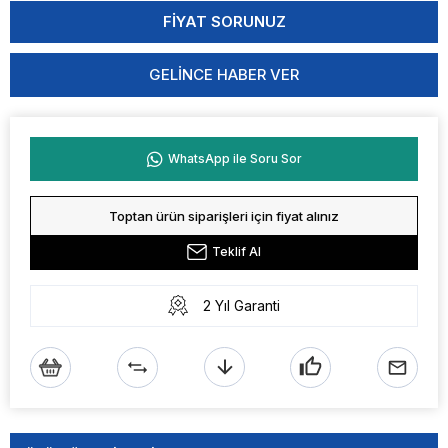
GELINCE HABER VER
WhatsApp ile Soru Sor
Toptan ürün siparişleri için fiyat alınız
Teklif Al
2 Yıl Garanti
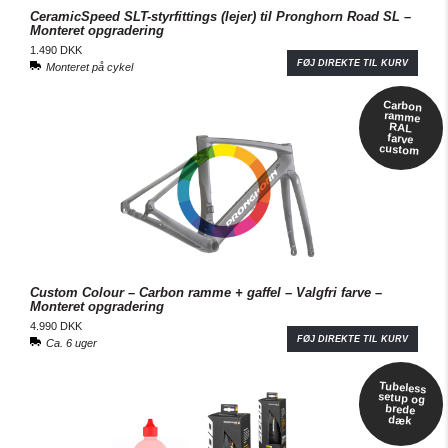
CeramicSpeed SLT-styrfittings (lejer) til Pronghorn Road SL​ –
Monteret opgradering
1.490 DKK
FØJ DIREKTE TIL KURV
Monteret på cykel
Carbon
ramme
RAL
farve
custom
Custom Colour – Carbon ramme + gaffel – Valgfri farve –
Monteret opgradering
4.990 DKK
FØJ DIREKTE TIL KURV
Ca. 6 uger
Tubeless
setup og
brede
dæk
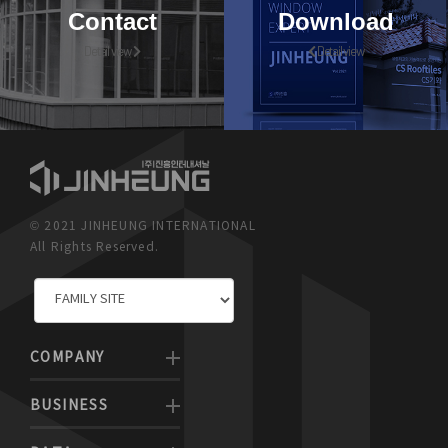
Contact
Download
Detail view
Detail view
© 2021 JINHEUNG INTERNATIONAL
All Rights Reserved.
COMPANY
BUSINESS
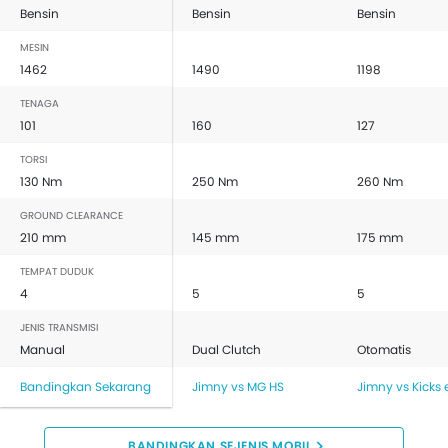
Bensin
Bensin
Bensin
MESIN
1462
1490
1198
TENAGA
101
160
127
TORSI
130 Nm
250 Nm
260 Nm
GROUND CLEARANCE
210 mm
145 mm
175 mm
TEMPAT DUDUK
4
5
5
JENIS TRANSMISI
Manual
Dual Clutch
Otomatis
Bandingkan Sekarang
Jimny vs MG HS
Jimny vs Kicks
BANDINGKAN SEJENIS MOBIL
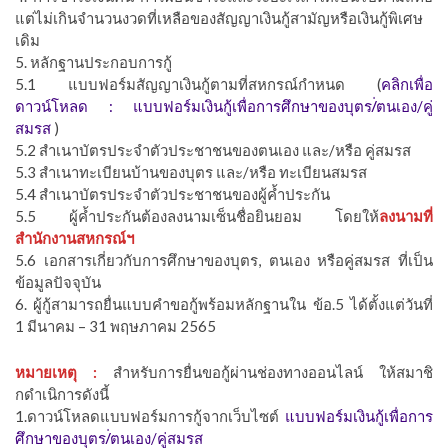
แต่ไม่เกินจำนวนงวดที่เหลือของสัญญาเงินกู้สามัญหรือเงินกู้พิเศษ
เดิม
5. หลักฐานประกอบการกู้
5.1 แบบฟอร์มสัญญาเงินกู้ตามที่สหกรณ์กำหนด (
คลิกเพื่อ
ดาวน์โหลด : แบบฟอร์มเงินกู้เพื่อการศึกษาของบุตร/่ตนเอง/คู่
สมรส
)
5.2 สำเนาบัตรประจำตัวประชาชนของตนเอง และ/หรือ คู่สมรส
5.3 สำเนาทะเบียนบ้านของบุตร และ/หรือ ทะเบียนสมรส
5.4 สำเนาบัตรประจำตัวประชาชนของผู้ค้ำประกัน
5.5 ผู้ค้ำประกันต้องลงนามเซ็นชื่อยินยอม โดยให้
ลงนามที่
สำนักงานสหกรณ์ฯ
5.6 เอกสารเกี่ยวกับการศึกษาของบุตร, ตนเอง หรือคู่สมรส ที่เป็น
ข้อมูลปัจจุบัน
6. ผู้กู้สามารถยื่นแบบคำขอกู้พร้อมหลักฐานใน ข้อ.5 ได้ตั้งแต่วันที่
1 มีนาคม – 31 พฤษภาคม 2565
หมายเหตุ :
สำหรับการยื่นขอกู้ผ่านช่องทางออนไลน์ ให้สมาชิ
กดำเนิการดังนี้
1.ดาวน์โหลดแบบฟอร์มการกู้จากเว็บไซต์
แบบฟอร์มเงินกู้เพื่อการ
ศึกษาของบุตร/่ตนเอง/คู่สมรส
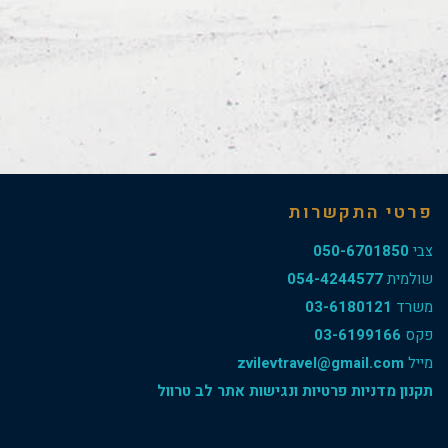
פרטי התקשרות
צבי
050-6701850
שולמית
054-4244577
משרד
03-6180121
פקס
03-6199166
מייל
zvilevtravel@gmail.com
תקנון מדניות פרטיות ונגישות אתר לב טרוול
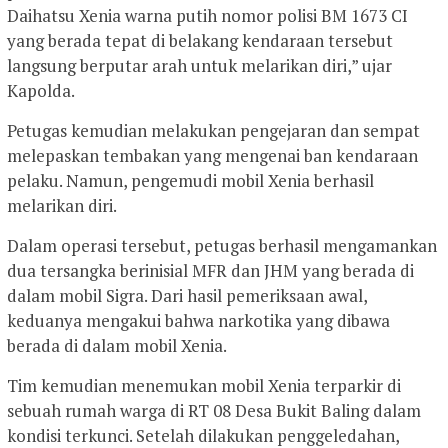
Daihatsu Xenia warna putih nomor polisi BM 1673 CI
yang berada tepat di belakang kendaraan tersebut
langsung berputar arah untuk melarikan diri,” ujar
Kapolda.
Petugas kemudian melakukan pengejaran dan sempat
melepaskan tembakan yang mengenai ban kendaraan
pelaku. Namun, pengemudi mobil Xenia berhasil
melarikan diri.
Dalam operasi tersebut, petugas berhasil mengamankan
dua tersangka berinisial MFR dan JHM yang berada di
dalam mobil Sigra. Dari hasil pemeriksaan awal,
keduanya mengakui bahwa narkotika yang dibawa
berada di dalam mobil Xenia.
Tim kemudian menemukan mobil Xenia terparkir di
sebuah rumah warga di RT 08 Desa Bukit Baling dalam
kondisi terkunci. Setelah dilakukan penggeledahan,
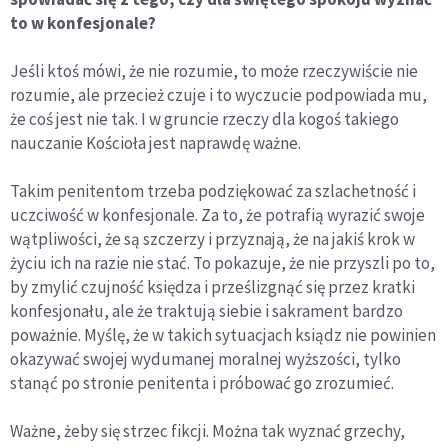
to w konfesjonale?
Jeśli ktoś mówi, że nie rozumie, to może rzeczywiście nie
rozumie, ale przecież czuje i to wyczucie podpowiada mu,
że coś jest nie tak. I w gruncie rzeczy dla kogoś takiego
nauczanie Kościoła jest naprawdę ważne.
Takim penitentom trzeba podziękować za szlachetność i
uczciwość w konfesjonale. Za to, że potrafią wyrazić swoje
wątpliwości, że są szczerzy i przyznają, że na jakiś krok w
życiu ich na razie nie stać. To pokazuje, że nie przyszli po to,
by zmylić czujność księdza i prześlizgnąć się przez kratki
konfesjonału, ale że traktują siebie i sakrament bardzo
poważnie. Myślę, że w takich sytuacjach ksiądz nie powinien
okazywać swojej wydumanej moralnej wyższości, tylko
stanąć po stronie penitenta i próbować go zrozumieć.
Ważne, żeby się strzec fikcji. Można tak wyznać grzechy,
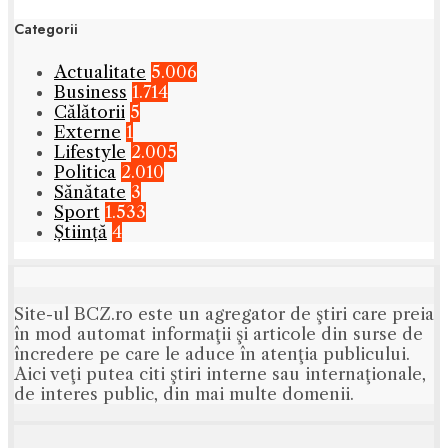
Categorii
Actualitate
5.006
Business
1.714
Călătorii
5
Externe
1
Lifestyle
2.005
Politica
2.010
Sănătate
3
Sport
1.533
Știință
4
Site-ul BCZ.ro este un agregator de ştiri care preia
în mod automat informaţii şi articole din surse de
încredere pe care le aduce în atenţia publicului.
Aici veţi putea citi ştiri interne sau internaţionale,
de interes public, din mai multe domenii.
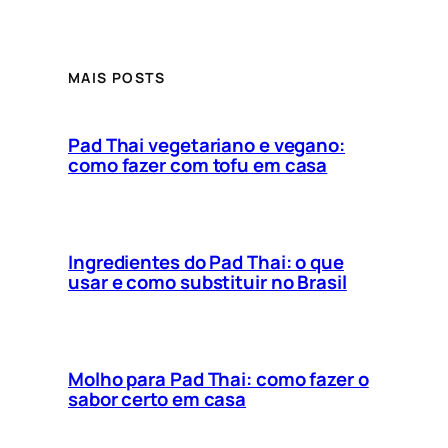
MAIS POSTS
Pad Thai vegetariano e vegano:
como fazer com tofu em casa
Ingredientes do Pad Thai: o que
usar e como substituir no Brasil
Molho para Pad Thai: como fazer o
sabor certo em casa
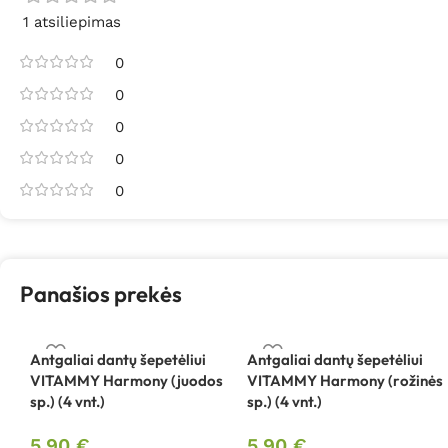
1 atsiliepimas
0
0
0
0
0
Panašios prekės
Antgaliai dantų šepetėliui
Antgaliai dantų šepetėliui
VITAMMY Harmony (juodos
VITAMMY Harmony (rožinės
sp.) (4 vnt.)
sp.) (4 vnt.)
5,90
€
5,90
€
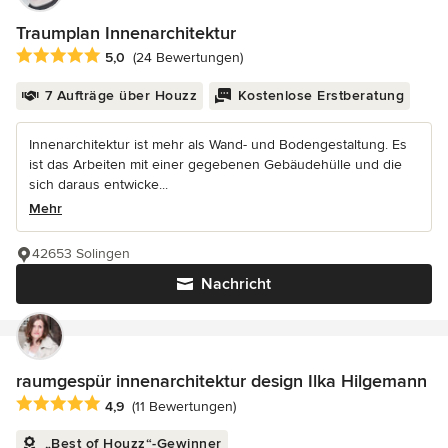
Traumplan Innenarchitektur
Durchschnittliche Bewertung: 5 von 5 Sternen
5,0
(24 Bewertungen)
7 Aufträge über Houzz
Kostenlose Erstberatung
Innenarchitektur ist mehr als Wand- und Bodengestaltung. Es
ist das Arbeiten mit einer gegebenen Gebäudehülle und die
sich daraus entwicke...
Mehr
42653 Solingen
Nachricht
raumgespür innenarchitektur design Ilka Hilgemann
Durchschnittliche Bewertung: 4.9 von 5 Sternen
4,9
(11 Bewertungen)
„Best of Houzz“-Gewinner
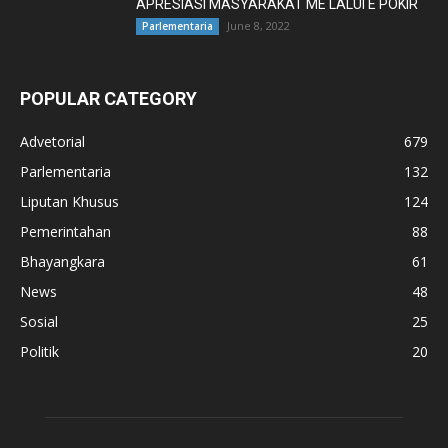
APRESIASI MASYARAKAT ME LALUI E POKIR
June 8, 2022
Parlementaria
POPULAR CATEGORY
Advetorial
679
Parlementaria
132
Liputan Khusus
124
Pemerintahan
88
Bhayangkara
61
News
48
Sosial
25
Politik
20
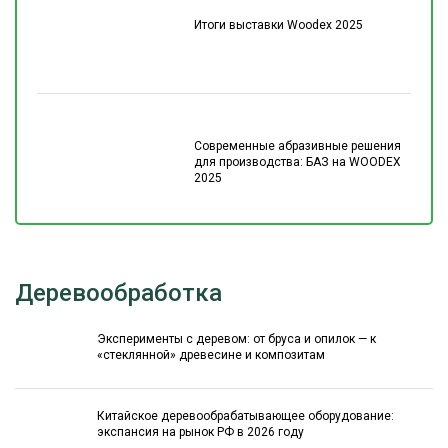
Итоги выставки Woodex 2025
Современные абразивные решения
для производства: БАЗ на WOODEX
2025
Деревообработка
Эксперименты с деревом: от бруса и опилок — к
«стеклянной» древесине и композитам
Китайское деревообрабатывающее оборудование:
экспансия на рынок РФ в 2026 году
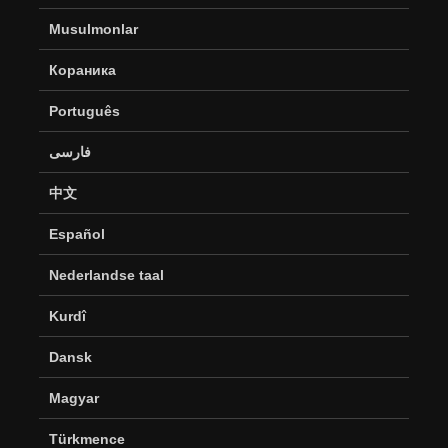
Musulmonlar
Кораника
Português
فارسی
中文
Español
Nederlandse taal
Kurdî
Dansk
Magyar
Türkmence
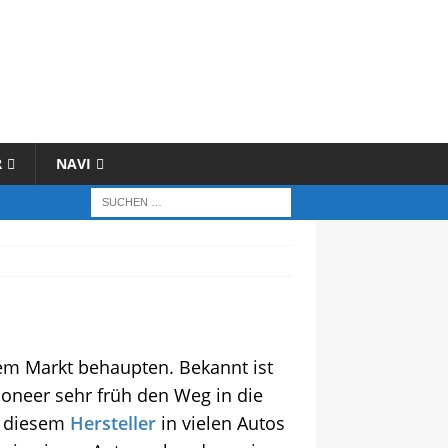
R
NAVI
dem Markt behaupten. Bekannt ist
oneer sehr früh den Weg in die
n diesem
Hersteller
in vielen Autos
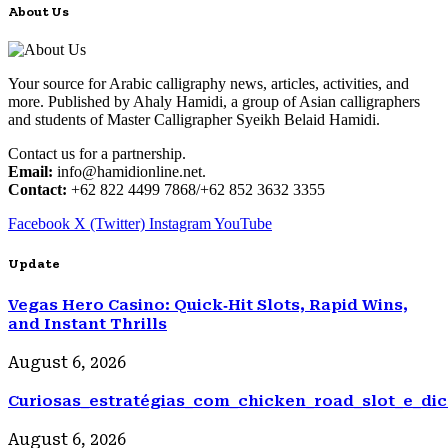
About Us
Your source for Arabic calligraphy news, articles, activities, and
more. Published by Ahaly Hamidi, a group of Asian calligraphers
and students of Master Calligrapher Syeikh Belaid Hamidi.
Contact us for a partnership.
Email:
info@hamidionline.net.
Contact:
+62 822 4499 7868/+62 852 3632 3355
Facebook
X (Twitter)
Instagram
YouTube
Update
Vegas Hero Casino: Quick‑Hit Slots, Rapid Wins,
and Instant Thrills
August 6, 2026
Curiosas_estratégias_com_chicken_road_slot_e_d
August 6, 2026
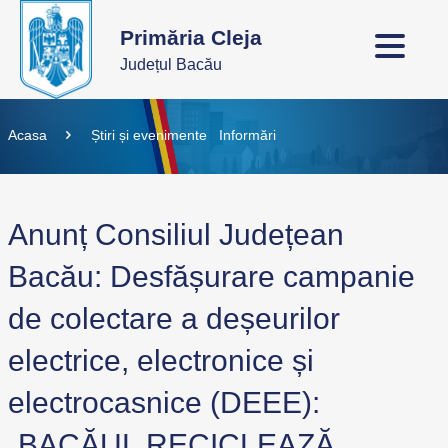
Primăria Cleja
Județul Bacău
Acasa
Știri și evenimente
Informări
Anunț Consiliul Județean
Bacău: Desfășurare campanie
de colectare a deșeurilor
electrice, electronice și
electrocasnice (DEEE):
„BACĂUL RECICLEAZĂ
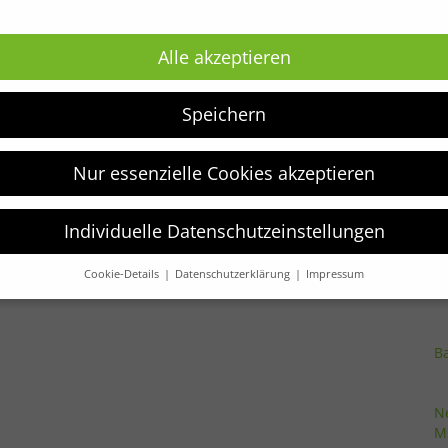
Newsletter
Alle akzeptieren
T
be
Erhalte die neuesten Kindermodetrends und
S
aktuelle Angebote als erster.
Speichern
L
G
S
JETZT ANMELDEN!
Nur essenzielle Cookies akzeptieren
G
M
R
Individuelle Datenschutzeinstellungen
S
Pu
H
Cookie-Details
Datenschutzerklärung
Impressum
Datenschutzeinstellungen
verwenden Cookies und andere Technologien auf unserer Website.
e von ihnen sind essenziell, während andere uns helfen, diese We
B
hre Erfahrung zu verbessern.
Weitere Informationen über die
ndung Ihrer Daten finden Sie in unserer
Datenschutzerklärung
.
finden Sie eine Übersicht über alle verwendeten Cookies. Sie könn
N
Einwilligung zu ganzen Kategorien geben oder sich weitere
M
rmationen anzeigen lassen und so nur bestimmte Cookies auswähle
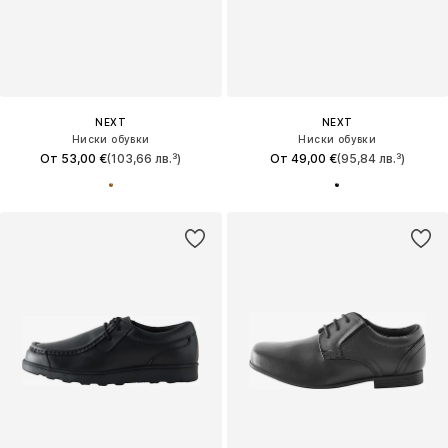
NEXT
NEXT
Ниски обувки
Ниски обувки
От 53,00 €
(103,66 лв.³)
От 49,00 €
(95,84 лв.³)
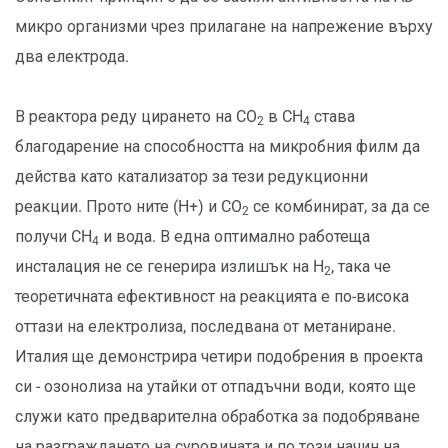
микро организми чрез прилагане на напрежение върху
два електрода.
В реактора реду цирането на CO
в CH
става
2
4
благодарение на способността на микробния филм да
действа като катализатор за тези редукционни
реакции. Прото ните (H+) и CO
се комбинират, за да се
2
получи CH
и вода. В една оптимално работеща
4
инсталация не се генерира излишък на H
, така че
2
теоретичната ефективност на реакцията е по-висока
оттази на електролиза, последвана от метаниране.
Италия ще демонстрира четири подобрения в проекта
си - озонолиза на утайки от отпадъчни води, която ще
служи като предварителна обработка за подобряване
на разграждането на суровината и по този начин на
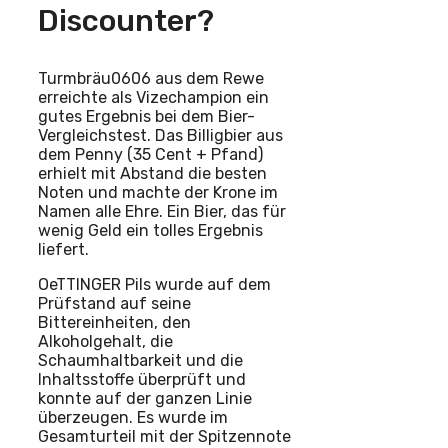
Discounter?
Turmbräu0606 aus dem Rewe
erreichte als Vizechampion ein
gutes Ergebnis bei dem Bier-
Vergleichstest. Das Billigbier aus
dem Penny (35 Cent + Pfand)
erhielt mit Abstand die besten
Noten und machte der Krone im
Namen alle Ehre. Ein Bier, das für
wenig Geld ein tolles Ergebnis
liefert.
OeTTINGER Pils wurde auf dem
Prüfstand auf seine
Bittereinheiten, den
Alkoholgehalt, die
Schaumhaltbarkeit und die
Inhaltsstoffe überprüft und
konnte auf der ganzen Linie
überzeugen. Es wurde im
Gesamturteil mit der Spitzennote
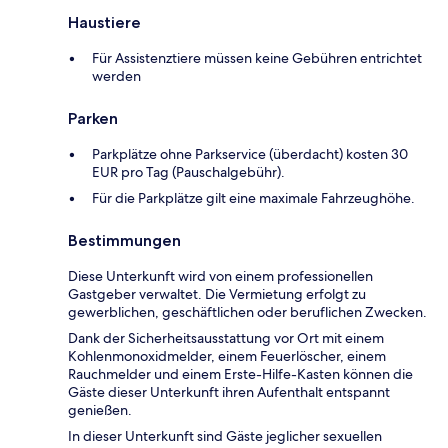
Haustiere
Für Assistenztiere müssen keine Gebühren entrichtet
werden
Parken
Parkplätze ohne Parkservice (überdacht) kosten 30
EUR pro Tag (Pauschalgebühr).
Für die Parkplätze gilt eine maximale Fahrzeughöhe.
Bestimmungen
Diese Unterkunft wird von einem professionellen
Gastgeber verwaltet. Die Vermietung erfolgt zu
gewerblichen, geschäftlichen oder beruflichen Zwecken.
Dank der Sicherheitsausstattung vor Ort mit einem
Kohlenmonoxidmelder, einem Feuerlöscher, einem
Rauchmelder und einem Erste-Hilfe-Kasten können die
Gäste dieser Unterkunft ihren Aufenthalt entspannt
genießen.
In dieser Unterkunft sind Gäste jeglicher sexuellen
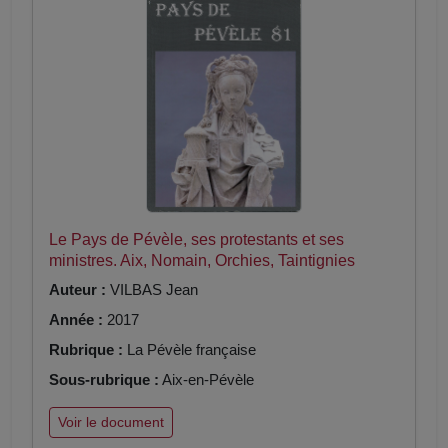
Le Pays de Pévèle, ses protestants et ses
ministres. Aix, Nomain, Orchies, Taintignies
Auteur :
VILBAS Jean
Année :
2017
Rubrique :
La Pévèle française
Sous-rubrique :
Aix-en-Pévèle
Voir le document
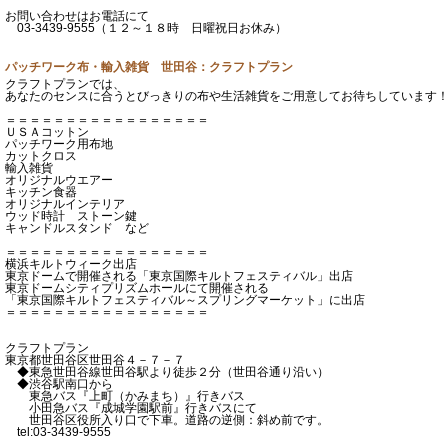
お問い合わせはお電話にて
03-3439-9555（１２～１８時 日曜祝日お休み）
パッチワーク布・輸入雑貨 世田谷：クラフトプラン
クラフトプランでは、
あなたのセンスに合うとびっきりの布や生活雑貨をご用意してお待ちしています
＝＝＝＝＝＝＝＝＝＝＝＝＝＝＝＝＝
ＵＳＡコットン
パッチワーク用布地
カットクロス
輸入雑貨
オリジナルウエアー
キッチン食器
オリジナルインテリア
ウッド時計 ストーン鍵
キャンドルスタンド など
＝＝＝＝＝＝＝＝＝＝＝＝＝＝＝＝＝
横浜キルトウィーク出店
東京ドームで開催される「東京国際キルトフェスティバル」出店
東京ドームシティプリズムホールにて開催される
「東京国際キルトフェスティバル～スプリングマーケット」に出店
＝＝＝＝＝＝＝＝＝＝＝＝＝＝＝＝＝
クラフトプラン
東京都世田谷区世田谷４－７－７
◆東急世田谷線世田谷駅より徒歩２分（世田谷通り沿い）
◆渋谷駅南口から
東急バス『上町（かみまち）』行きバス
小田急バス『成城学園駅前』行きバスにて
世田谷区役所入り口で下車。道路の逆側：斜め前です。
tel:03-3439-9555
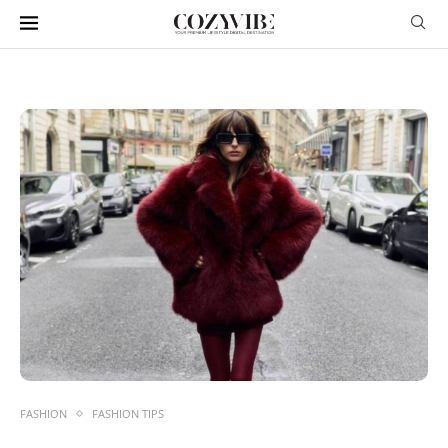
FASHION
FASHION TIPS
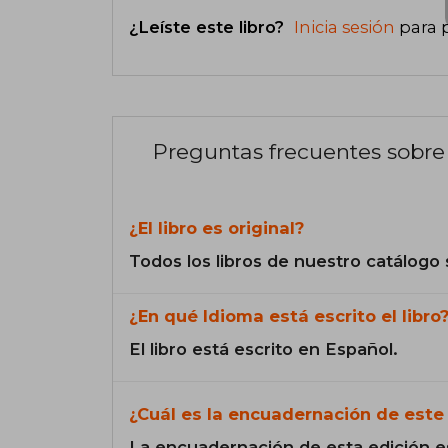
¿Leíste este libro?
Inicia sesión
para 
Preguntas frecuentes sobre 
¿El libro es original?
Todos los libros de nuestro catálogo 
¿En qué Idioma está escrito el libro
El libro está escrito en Español.
¿Cuál es la encuadernación de este 
La encuadernación de esta edición e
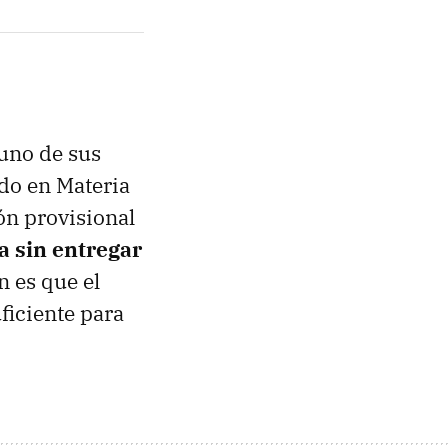
 uno de sus
do en Materia
n provisional
a sin entregar
n es que el
ficiente para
━━━━━━━━
**Exercise goal**
In the data above, find each line that has the word "Datenschutzeinstellungen" and copy it out.

**Result of this task**
Individuelle Datenschutzeinstellungen
Datenschutzeinstellungen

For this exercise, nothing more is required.